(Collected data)
········
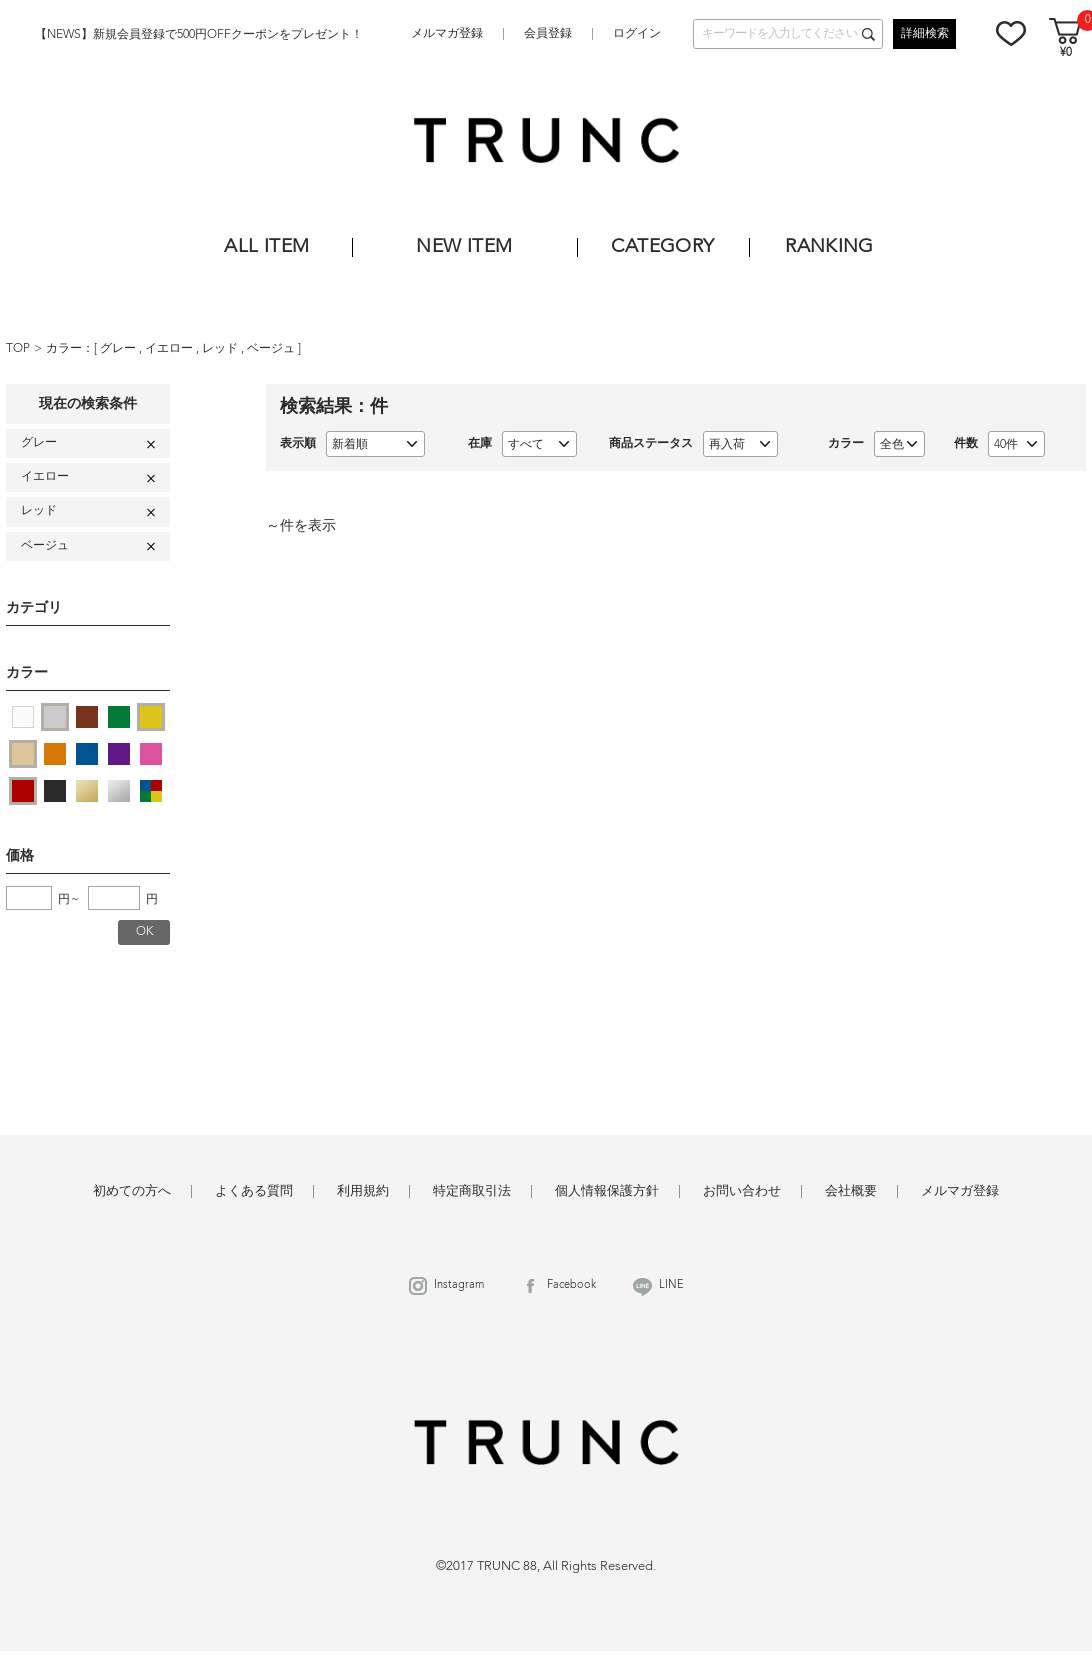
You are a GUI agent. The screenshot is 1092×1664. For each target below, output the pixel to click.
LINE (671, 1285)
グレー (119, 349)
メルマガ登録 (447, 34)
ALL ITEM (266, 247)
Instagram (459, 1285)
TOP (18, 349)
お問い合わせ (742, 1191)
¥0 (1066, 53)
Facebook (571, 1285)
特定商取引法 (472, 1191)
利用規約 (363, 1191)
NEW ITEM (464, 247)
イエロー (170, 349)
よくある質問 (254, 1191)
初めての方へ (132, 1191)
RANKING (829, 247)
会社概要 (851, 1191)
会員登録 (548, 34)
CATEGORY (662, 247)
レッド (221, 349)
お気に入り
········
• [WHAT THE EXERCISE ASKS]:
Leave out the images and copy all remaining data word for word.

• [SOLVED PROBLEM]:
You are a GUI agent. The screenshot is 1092×1664. For each target below, output the pixel to click.
LINE (671, 1285)
グレー (119, 349)
メルマガ登録 (447, 34)
ALL ITEM (266, 247)
Instagram (459, 1285)
TOP (18, 349)
お問い合わせ (742, 1191)
¥0 (1066, 53)
Facebook (571, 1285)
特定商取引法 (472, 1191)
利用規約 (363, 1191)
NEW ITEM (464, 247)
イエロー (170, 349)
よくある質問 (254, 1191)
初めての方へ (132, 1191)
RANKING (829, 247)
会社概要 (851, 1191)
会員登録 (548, 34)
CATEGORY (662, 247)
レッド (221, 349)
お気に入り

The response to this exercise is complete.